(Page-level text extractions)
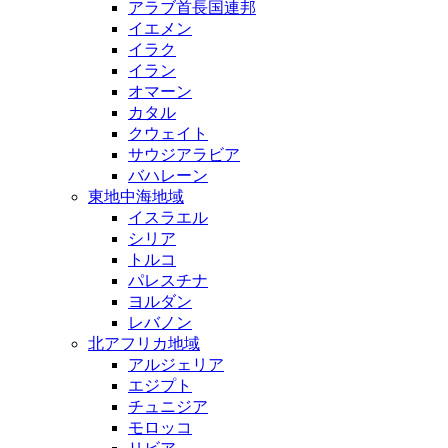
アラブ首長国連邦
イエメン
イラク
イラン
オマーン
カタル
クウェイト
サウジアラビア
バハレーン
東地中海地域
イスラエル
シリア
トルコ
パレスチナ
ヨルダン
レバノン
北アフリカ地域
アルジェリア
エジプト
チュニジア
モロッコ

Work instruction: Would you please restate the records word for word, excluding any images?

Response to the exercise:
アラブ首長国連邦
イエメン
イラク
イラン
オマーン
カタル
クウェイト
サウジアラビア
バハレーン
東地中海地域
イスラエル
シリア
トルコ
パレスチナ
ヨルダン
レバノン
北アフリカ地域
アルジェリア
エジプト
チュニジア
モロッコ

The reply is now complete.